How it works...

The algorithm of gradient boosting involves, first, the process computing the deviation of residuals for each partition, and then, determining the best data partitioning in each stage. Next, the successive model will fit the residuals from the previous stage and build a new model to reduce the residual variance (an error). The reduction of the residual variance follows the functional gradient descent technique, in which it minimizes the residual variance by going down its derivative, as show here:

Gradient descent method

In this recipe, we use the gradient boosting method from gbm to classify the telecom churn dataset. To begin the classification, we first install and load the gbm package. Then, we use the gbm function to train the classification model. Here, as our prediction target is the churn attribute, which is a binary outcome, we set the distribution as bernoulli in the distribution argument. Also, we set the 1,000 trees to fit in the n.tree argument, the maximum depth of the variable interaction to 7 in interaction.depth, the learning rate of the step size reduction to 0.01 in shrinkage, and the number of cross-validations to 3 in cv.folds. After the model is fitted, we can use the summary function to obtain the relative influence information of each variable in the table and figure. The relative influence shows the reduction attributable to each variable in the sum of the square error. Here, we can find that total_day_minutes is the most influential one in reducing the loss function.
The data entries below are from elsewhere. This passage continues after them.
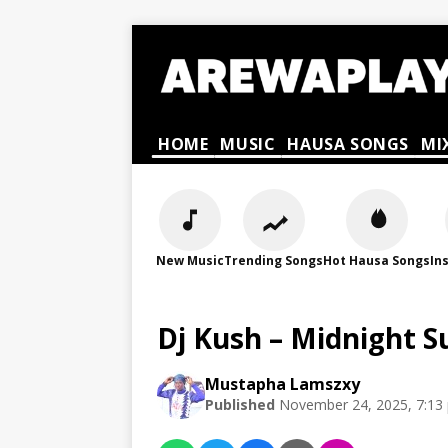
HOME
MUSIC
HAUSA SONGS
MI
New Music
Trending Songs
Hot Hausa Songs
In
Dj Kush – Midnight S
Mustapha Lamszxy
Published
November 24, 2025, 7:13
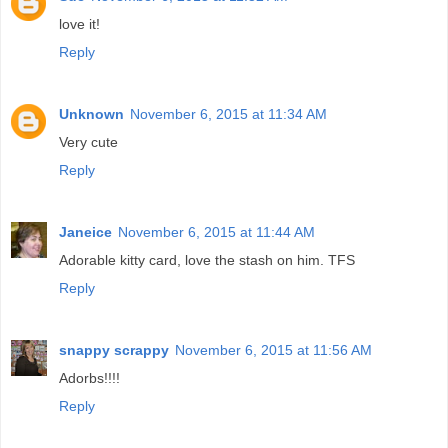
love it!
Reply
Unknown
November 6, 2015 at 11:34 AM
Very cute
Reply
Janeice
November 6, 2015 at 11:44 AM
Adorable kitty card, love the stash on him. TFS
Reply
snappy scrappy
November 6, 2015 at 11:56 AM
Adorbs!!!!
Reply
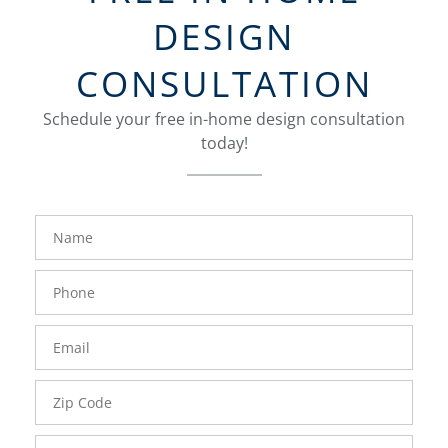
DESIGN
CONSULTATION
Schedule your free in-home design consultation
today!
FavoriteColor
groupentitykey
Name
Phone
Number
Email
Zip
Code
Comments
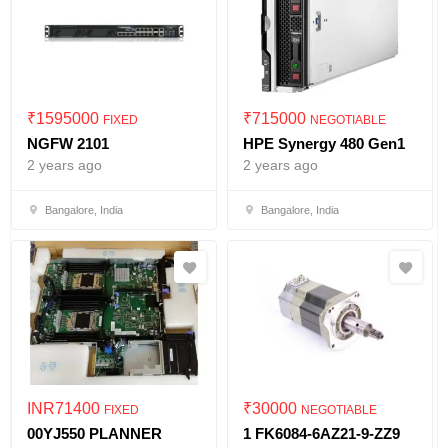
₹
1595000
₹
715000
FIXED
NEGOTIABLE
NGFW 2101
HPE Synergy 480 Gen1
2 years ago
2 years ago
Bangalore, India
Bangalore, India
INR
71400
₹
30000
FIXED
NEGOTIABLE
00YJ550 PLANNER
1 FK6084-6AZ21-9-ZZ9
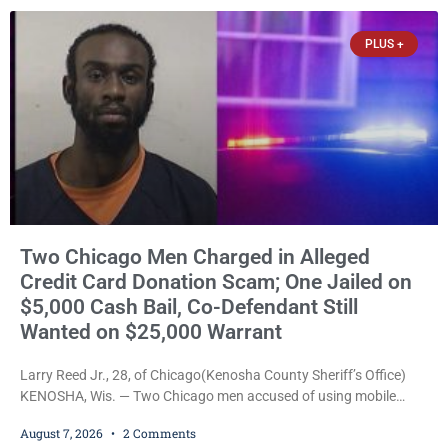
threatened to kill her, and had a prior domestic violence record
that elevated the charges. Court
PLUS +
Two Chicago Men Charged in Alleged
Credit Card Donation Scam; One Jailed on
$5,000 Cash Bail, Co-Defendant Still
Wanted on $25,000 Warrant
Larry Reed Jr., 28, of Chicago(Kenosha County Sheriff’s Office)
KENOSHA, Wis. — Two Chicago men accused of using mobile
credit card scanners to steal banking information from Walmart
August 7, 2026
2 Comments
shoppers are facing felony charges in Kenosha County. Larry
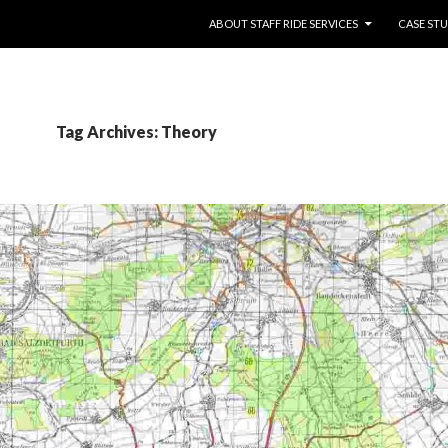
SKIP TO CONTENT
ABOUT STAFF RIDE SERVICES
CASE STU
Tag Archives: Theory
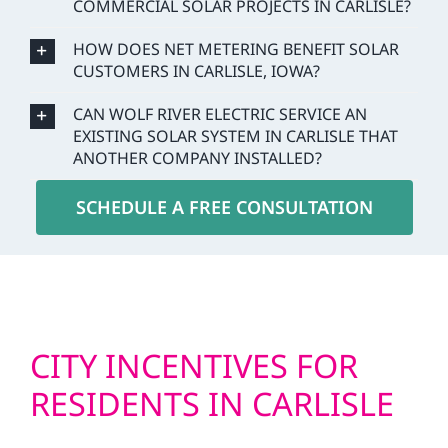
COMMERCIAL SOLAR PROJECTS IN CARLISLE?
HOW DOES NET METERING BENEFIT SOLAR
CUSTOMERS IN CARLISLE, IOWA?
CAN WOLF RIVER ELECTRIC SERVICE AN
EXISTING SOLAR SYSTEM IN CARLISLE THAT
ANOTHER COMPANY INSTALLED?
SCHEDULE A FREE CONSULTATION
CITY INCENTIVES FOR
RESIDENTS IN CARLISLE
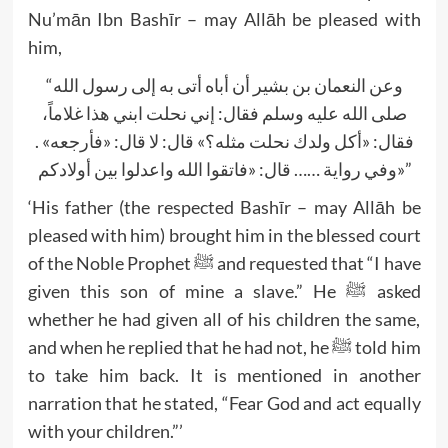
Nu’mān Ibn Bashīr – may Allāh be pleased with
him,
“وعن النعمان بن بشير أن أباه أتى به إلى رسول الله
صلى الله عليه وسلم فقال: إني نحلت ابني هذا غلاماً،
فقال: «أكل ولدك نحلت مثله؟» قال: لا قال: «فأرجعه» .
وفي رواية …… قال: «فاتقوا الله واعدلوا بين أولادكم»”
‘His father (the respected Bashīr – may Allāh be
pleased with him) brought him in the blessed court
of the Noble Prophet ﷺ and requested that “I have
given this son of mine a slave.” He ﷺ asked
whether he had given all of his children the same,
and when he replied that he had not, he ﷺ told him
to take him back. It is mentioned in another
narration that he stated, “Fear God and act equally
with your children.”’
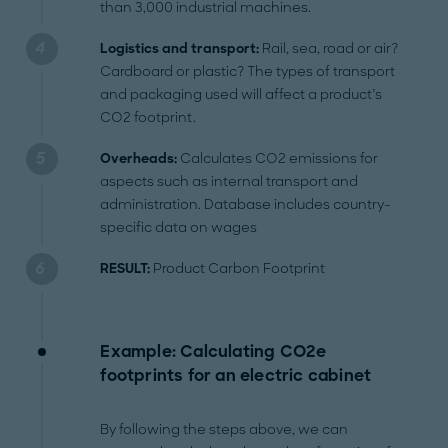
than 3,000 industrial machines.
Logistics and transport:
Rail, sea, road or air?
Cardboard or plastic? The types of transport
and packaging used will affect a product’s
CO2 footprint.
Overheads:
Calculates CO2 emissions for
aspects such as internal transport and
administration. Database includes country-
specific data on wages
RESULT:
Product Carbon Footprint
Example: Calculating CO2e
footprints for an electric cabinet
By following the steps above, we can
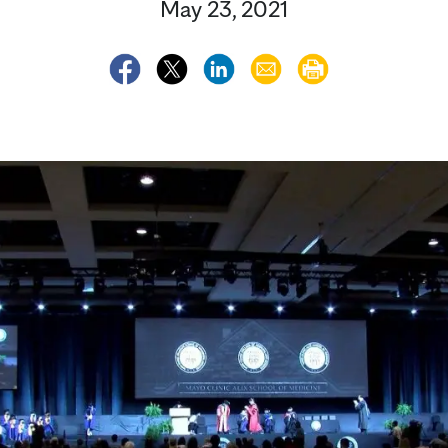
May 23, 2021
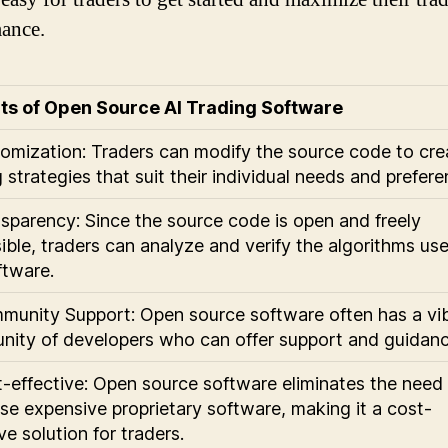
ance.
ts of Open Source AI Trading Software
tomization: Traders can modify the source code to cre
 strategies that suit their individual needs and prefere
nsparency: Since the source code is open and freely
ible, traders can analyze and verify the algorithms us
ftware.
munity Support: Open source software often has a vi
ity of developers who can offer support and guidanc
t-effective: Open source software eliminates the need
se expensive proprietary software, making it a cost-
ve solution for traders.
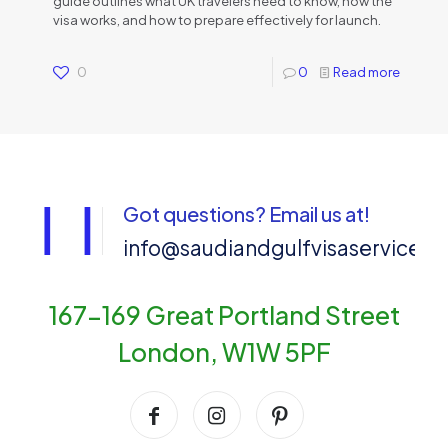
guide outlines what UK travelers need to know, how the
visa works, and how to prepare effectively for launch.
0
0
Read more
Got questions? Email us at!
info@saudiandgulfvisaservices
167-169 Great Portland Street
London, W1W 5PF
Next, we use the gbm.perf function to find the optimum iteration. Here, we estimate the optimum number with cross-validation by specifying the method argument to cv. The function further generates two plots, where the black line plots the training error and the green one plots the validation error. The error measurement here is a bernoulli distribution, which we defined earlier in the training stage. The blue dash line on the plot shows where the optimum iteration is.

Then, we use the predict function to obtain the odd value of a log in each testing case returned from the Bernoulli loss function. In order to get the best prediction result, one can set the n.trees argument to an optimum iteration number. However, as the returned value is an odd value log, we still have to determine the best cut off to determine the label. Therefore, we use the roc function to generate an ROC curve and get the cut off with the maximum accuracy.

Finally, we can use the function coords to retrieve the best cut off threshold and use the ifelse function to determine the class label from the odd value of the log. Now, we can use the table function to generate the classification table and see how accurate the classification model is.